**Collected data entries**
════════════════════

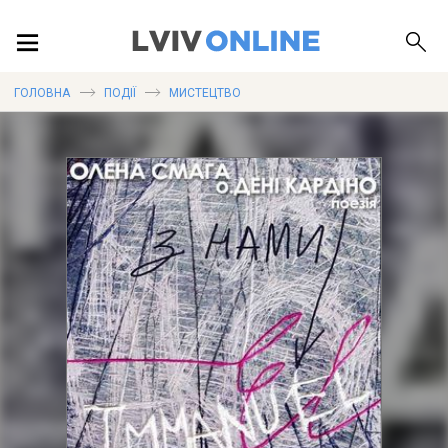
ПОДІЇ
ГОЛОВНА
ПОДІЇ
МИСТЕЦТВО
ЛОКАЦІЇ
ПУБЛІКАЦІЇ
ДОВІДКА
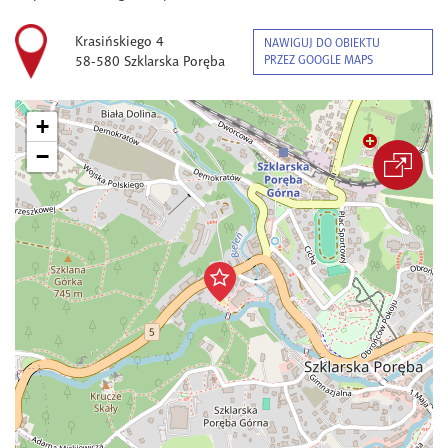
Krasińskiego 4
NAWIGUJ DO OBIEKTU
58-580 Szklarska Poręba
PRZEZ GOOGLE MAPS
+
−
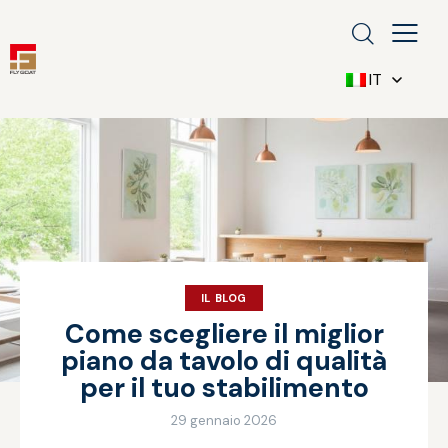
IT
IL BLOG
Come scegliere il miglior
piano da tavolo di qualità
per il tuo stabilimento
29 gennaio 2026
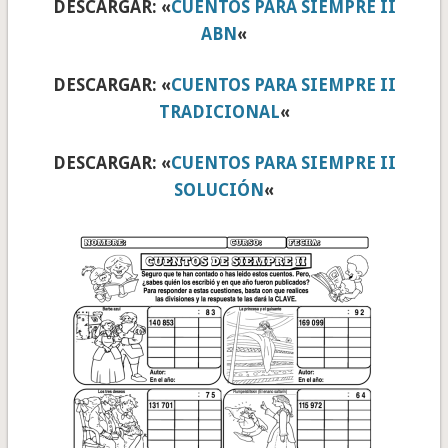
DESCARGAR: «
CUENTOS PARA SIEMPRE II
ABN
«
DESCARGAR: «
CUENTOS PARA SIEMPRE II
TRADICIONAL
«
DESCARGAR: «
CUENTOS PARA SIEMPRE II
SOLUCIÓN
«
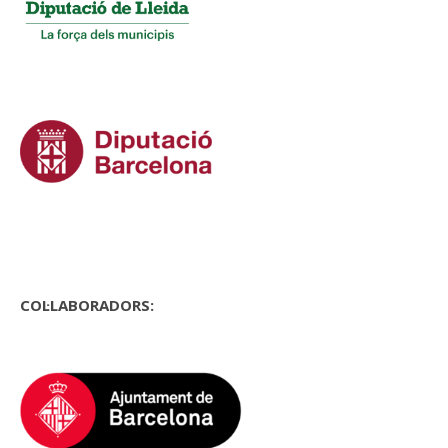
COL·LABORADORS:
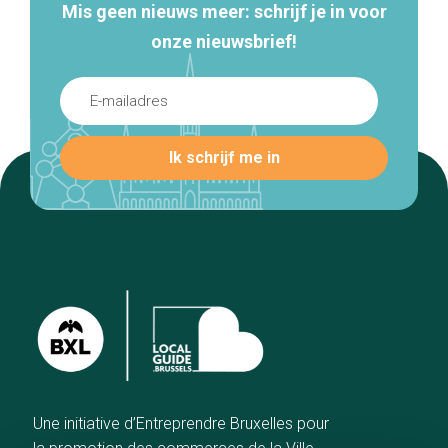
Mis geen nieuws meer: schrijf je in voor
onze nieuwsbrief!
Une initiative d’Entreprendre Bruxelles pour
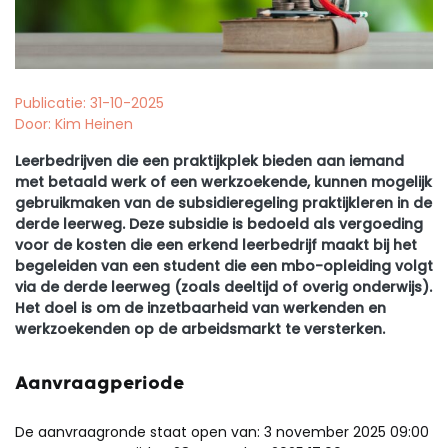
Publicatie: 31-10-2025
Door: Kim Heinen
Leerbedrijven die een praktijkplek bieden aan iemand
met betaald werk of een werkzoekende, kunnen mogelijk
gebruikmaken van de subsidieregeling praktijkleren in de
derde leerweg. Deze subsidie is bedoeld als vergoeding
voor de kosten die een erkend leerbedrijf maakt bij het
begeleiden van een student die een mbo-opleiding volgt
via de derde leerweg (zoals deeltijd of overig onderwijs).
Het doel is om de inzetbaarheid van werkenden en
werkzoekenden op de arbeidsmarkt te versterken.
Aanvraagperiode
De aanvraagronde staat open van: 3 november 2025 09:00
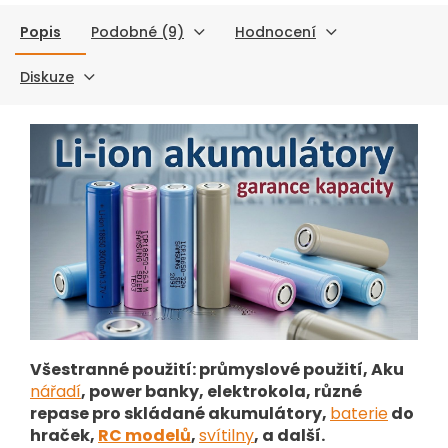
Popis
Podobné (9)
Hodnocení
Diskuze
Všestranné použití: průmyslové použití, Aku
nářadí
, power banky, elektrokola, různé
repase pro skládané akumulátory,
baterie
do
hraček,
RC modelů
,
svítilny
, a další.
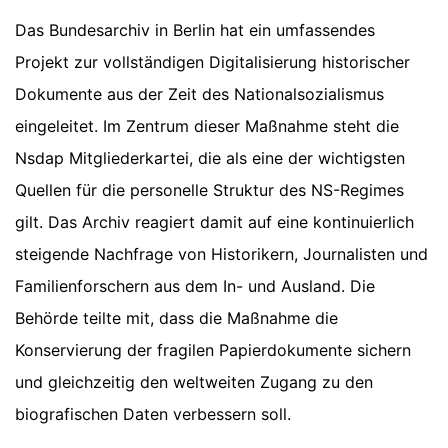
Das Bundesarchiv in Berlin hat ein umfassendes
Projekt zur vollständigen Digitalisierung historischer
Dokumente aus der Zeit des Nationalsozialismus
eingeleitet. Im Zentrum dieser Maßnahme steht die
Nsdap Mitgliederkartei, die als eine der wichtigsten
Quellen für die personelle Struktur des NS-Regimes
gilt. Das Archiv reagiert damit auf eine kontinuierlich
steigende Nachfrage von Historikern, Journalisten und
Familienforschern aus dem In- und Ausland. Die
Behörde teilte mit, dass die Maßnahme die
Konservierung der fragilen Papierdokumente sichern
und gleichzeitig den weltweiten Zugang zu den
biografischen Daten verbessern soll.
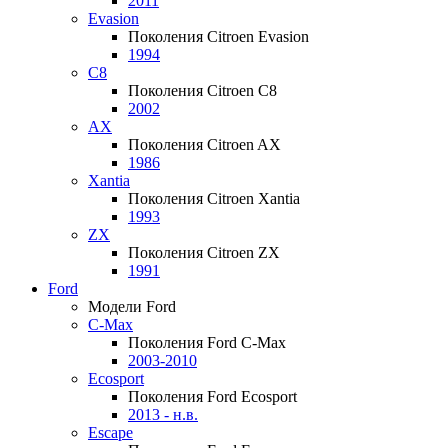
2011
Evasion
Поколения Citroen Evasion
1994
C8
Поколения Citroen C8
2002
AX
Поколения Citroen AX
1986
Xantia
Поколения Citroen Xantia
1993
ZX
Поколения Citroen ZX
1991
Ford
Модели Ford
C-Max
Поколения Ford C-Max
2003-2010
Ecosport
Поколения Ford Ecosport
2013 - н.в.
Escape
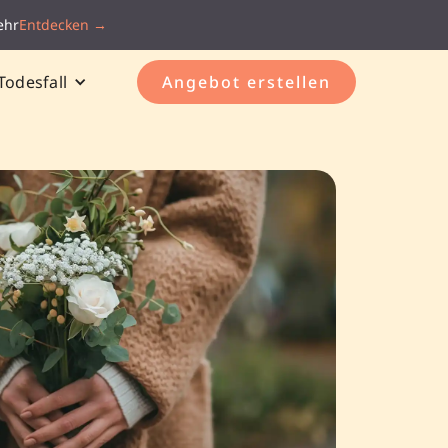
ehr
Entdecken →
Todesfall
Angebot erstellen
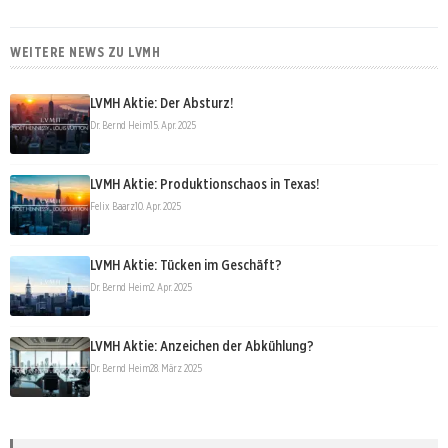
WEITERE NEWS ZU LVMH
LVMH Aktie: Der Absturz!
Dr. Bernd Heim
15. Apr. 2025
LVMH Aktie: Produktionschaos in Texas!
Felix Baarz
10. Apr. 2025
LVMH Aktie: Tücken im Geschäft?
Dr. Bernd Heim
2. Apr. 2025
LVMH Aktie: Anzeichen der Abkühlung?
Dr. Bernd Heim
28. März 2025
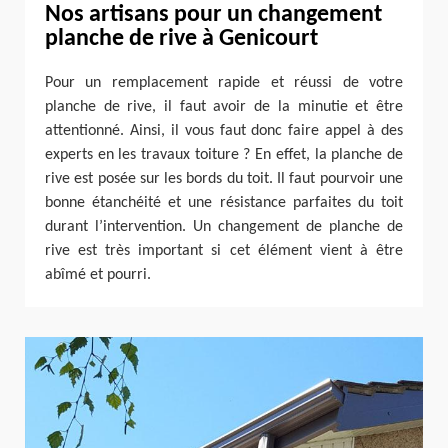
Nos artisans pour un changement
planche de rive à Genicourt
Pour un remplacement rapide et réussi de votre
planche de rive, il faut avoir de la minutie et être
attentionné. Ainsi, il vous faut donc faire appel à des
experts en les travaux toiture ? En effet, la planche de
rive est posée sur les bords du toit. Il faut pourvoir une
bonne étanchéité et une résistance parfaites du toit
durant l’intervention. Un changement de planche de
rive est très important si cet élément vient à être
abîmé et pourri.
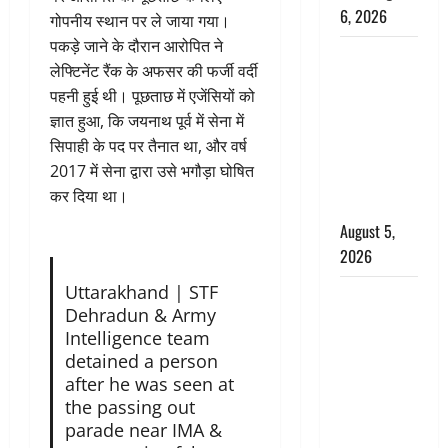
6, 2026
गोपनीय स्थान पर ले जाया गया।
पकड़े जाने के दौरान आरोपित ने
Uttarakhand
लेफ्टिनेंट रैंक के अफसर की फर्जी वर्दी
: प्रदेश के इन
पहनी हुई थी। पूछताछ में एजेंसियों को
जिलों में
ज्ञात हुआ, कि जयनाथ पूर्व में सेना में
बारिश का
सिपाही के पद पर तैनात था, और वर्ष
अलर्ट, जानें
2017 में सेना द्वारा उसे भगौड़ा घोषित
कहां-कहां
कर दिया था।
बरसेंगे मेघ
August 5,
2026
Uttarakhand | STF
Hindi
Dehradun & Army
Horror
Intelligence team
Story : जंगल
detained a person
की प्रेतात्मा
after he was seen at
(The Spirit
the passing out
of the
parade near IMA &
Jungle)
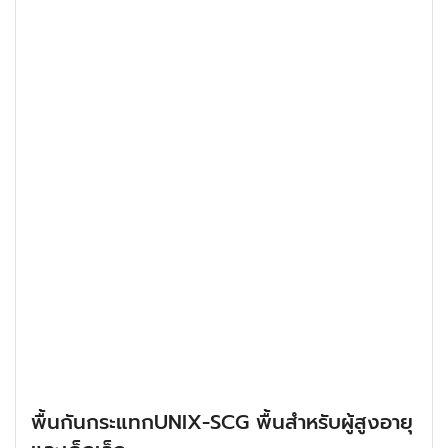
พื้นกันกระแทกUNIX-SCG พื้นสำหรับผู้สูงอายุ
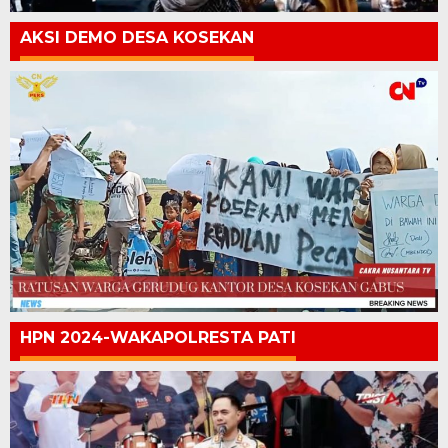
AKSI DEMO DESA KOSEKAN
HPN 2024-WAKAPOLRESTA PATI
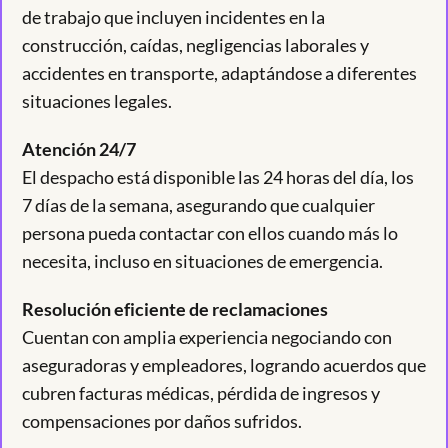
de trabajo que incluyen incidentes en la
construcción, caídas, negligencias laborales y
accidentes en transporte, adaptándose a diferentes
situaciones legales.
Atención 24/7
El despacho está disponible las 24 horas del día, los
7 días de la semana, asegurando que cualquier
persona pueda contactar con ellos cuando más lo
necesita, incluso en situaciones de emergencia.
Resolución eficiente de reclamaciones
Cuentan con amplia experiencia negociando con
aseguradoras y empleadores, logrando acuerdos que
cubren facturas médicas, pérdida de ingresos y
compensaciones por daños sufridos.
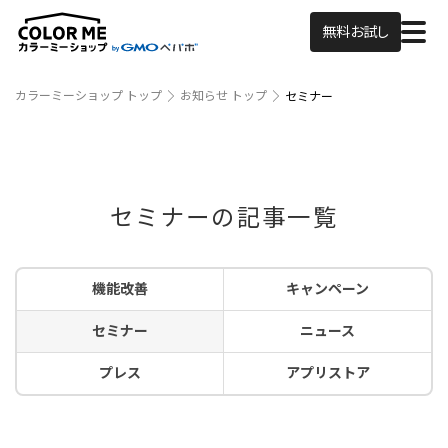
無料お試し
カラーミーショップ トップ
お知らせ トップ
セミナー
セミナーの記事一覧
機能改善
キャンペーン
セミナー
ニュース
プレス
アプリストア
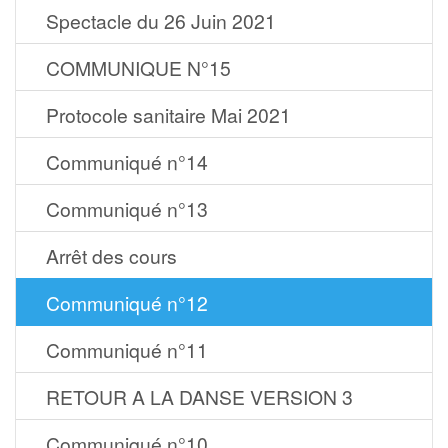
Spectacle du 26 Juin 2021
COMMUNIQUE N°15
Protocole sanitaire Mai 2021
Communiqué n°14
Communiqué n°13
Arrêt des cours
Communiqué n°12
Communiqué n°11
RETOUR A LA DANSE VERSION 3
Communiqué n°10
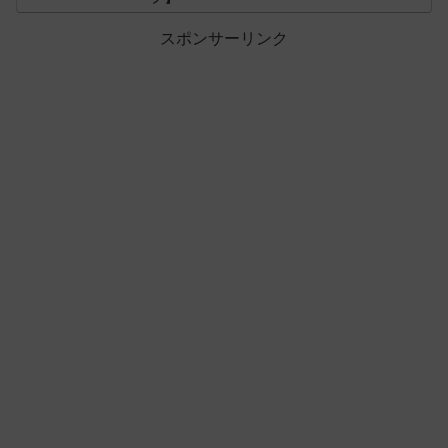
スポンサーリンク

════════════════════

**Task**
Pictures aside, reproduce all of the data exactly.

**Solution to the exercise**
ПОДІЇ
ГОЛОВНА
ПОДІЇ
МИСТЕЦТВО
ЛОКАЦІЇ
ПУБЛІКАЦІЇ
ДОВІДКА
Krasińskiego 4
NAWIGUJ DO OBIEKTU
58-580 Szklarska Poręba
PRZEZ GOOGLE MAPS
+
−
IT
IL BLOG
Come scegliere il miglior
piano da tavolo di qualità
per il tuo stabilimento
29 gennaio 2026
DESCARGAR: «
CUENTOS PARA SIEMPRE II
ABN
«
DESCARGAR: «
CUENTOS PARA SIEMPRE II
TRADICIONAL
«
DESCARGAR: «
CUENTOS PARA SIEMPRE II
SOLUCIÓN
«
COL·LABORADORS:
Mis geen nieuws meer: schrijf je in voor
onze nieuwsbrief!
Une initiative d’Entreprendre Bruxelles pour
Publicatie: 31-10-2025
Door: Kim Heinen
Leerbedrijven die een praktijkplek bieden aan iemand
met betaald werk of een werkzoekende, kunnen mogelijk
gebruikmaken van de subsidieregeling praktijkleren in de
derde leerweg. Deze subsidie is bedoeld als vergoeding
voor de kosten die een erkend leerbedrijf maakt bij het
begeleiden van een student die een mbo-opleiding volgt
via de derde leerweg (zoals deeltijd of overig onderwijs).
Het doel is om de inzetbaarheid van werkenden en
werkzoekenden op de arbeidsmarkt te versterken.
Aanvraagperiode
De aanvraagronde staat open van: 3 november 2025 09:00
Popis
Podobné (9)
Hodnocení
Diskuze
Všestranné použití: průmyslové použití, Aku
nářadí
, power banky, elektrokola, různé
repase pro skládané akumulátory,
baterie
do
hraček,
RC modelů
,
svítilny
, a další.
Das Bundesarchiv in Berlin hat ein umfassendes
Projekt zur vollständigen Digitalisierung historischer
Dokumente aus der Zeit des Nationalsozialismus
eingeleitet. Im Zentrum dieser Maßnahme steht die
Nsdap Mitgliederkartei, die als eine der wichtigsten
Quellen für die personelle Struktur des NS-Regimes
gilt. Das Archiv reagiert damit auf eine kontinuierlich
steigende Nachfrage von Historikern, Journalisten und
Familienforschern aus dem In- und Ausland. Die
Behörde teilte mit, dass die Maßnahme die
Konservierung der fragilen Papierdokumente sichern
und gleichzeitig den weltweiten Zugang zu den
biografischen Daten verbessern soll.
2011
Evasion
Поколения Citroen Evasion
1994
C8
Поколения Citroen C8
2002
AX
Поколения Citroen AX
1986
Xantia
Поколения Citroen Xantia
1993
ZX
Поколения Citroen ZX
1991
Ford
Модели Ford
C-Max
Поколения Ford C-Max
2003-2010
Ecosport
Поколения Ford Ecosport
2013 - н.в.
Escape
ehr
Entdecken →
Todesfall
Angebot erstellen
WEITERE NEWS ZU LVMH
LVMH Aktie: Der Absturz!
Dr. Bernd Heim
15. Apr. 2025
LVMH Aktie: Produktionschaos in Texas!
Felix Baarz
10. Apr. 2025
LVMH Aktie: Tücken im Geschäft?
Dr. Bernd Heim
2. Apr. 2025
LVMH Aktie: Anzeichen der Abkühlung?
Dr. Bernd Heim
28. März 2025
Nos artisans pour un changement
planche de rive à Genicourt
Pour un remplacement rapide et réussi de votre
planche de rive, il faut avoir de la minutie et être
attentionné. Ainsi, il vous faut donc faire appel à des
experts en les travaux toiture ? En effet, la planche de
rive est posée sur les bords du toit. Il faut pourvoir une
bonne étanchéité et une résistance parfaites du toit
durant l’intervention. Un changement de planche de
rive est très important si cet élément vient à être
abîmé et pourri.
6, 2026
गोपनीय स्थान पर ले जाया गया।
पकड़े जाने के दौरान आरोपित ने
Uttarakhand
लेफ्टिनेंट रैंक के अफसर की फर्जी वर्दी
: प्रदेश के इन
पहनी हुई थी। पूछताछ में एजेंसियों को
जिलों में
ज्ञात हुआ, कि जयनाथ पूर्व में सेना में
बारिश का
सिपाही के पद पर तैनात था, और वर्ष
अलर्ट, जानें
2017 में सेना द्वारा उसे भगौड़ा घोषित
कहां-कहां
कर दिया था।
बरसेंगे मेघ
August 5,
2026
Uttarakhand | STF
Hindi
Dehradun & Army
Horror
Intelligence team
Story : जंगल
detained a person
की प्रेतात्मा
after he was seen at
(The Spirit
the passing out
of the
parade near IMA &
Jungle)
พื้นกันกระแทกUNIX-SCG พื้นสำหรับผู้สูงอายุ
AKSI DEMO DESA KOSEKAN
HPN 2024-WAKAPOLRESTA PATI
de trabajo que incluyen incidentes en la
construcción, caídas, negligencias laborales y
accidentes en transporte, adaptándose a diferentes
situaciones legales.
Atención 24/7
El despacho está disponible las 24 horas del día, los
7 días de la semana, asegurando que cualquier
persona pueda contactar con ellos cuando más lo
necesita, incluso en situaciones de emergencia.
Resolución eficiente de reclamaciones
Cuentan con amplia experiencia negociando con
aseguradoras y empleadores, logrando acuerdos que
cubren facturas médicas, pérdida de ingresos y
compensaciones por daños sufridos.
無料お試し
カラーミーショップ トップ
お知らせ トップ
セミナー
セミナーの記事一覧
機能改善
キャンペーン
セミナー
ニュース
プレス
アプリストア
Spectacle du 26 Juin 2021
COMMUNIQUE N°15
Protocole sanitaire Mai 2021
Communiqué n°14
Communiqué n°13
Arrêt des cours
Communiqué n°12
Communiqué n°11
RETOUR A LA DANSE VERSION 3
Communiqué n°10
スポンサーリンク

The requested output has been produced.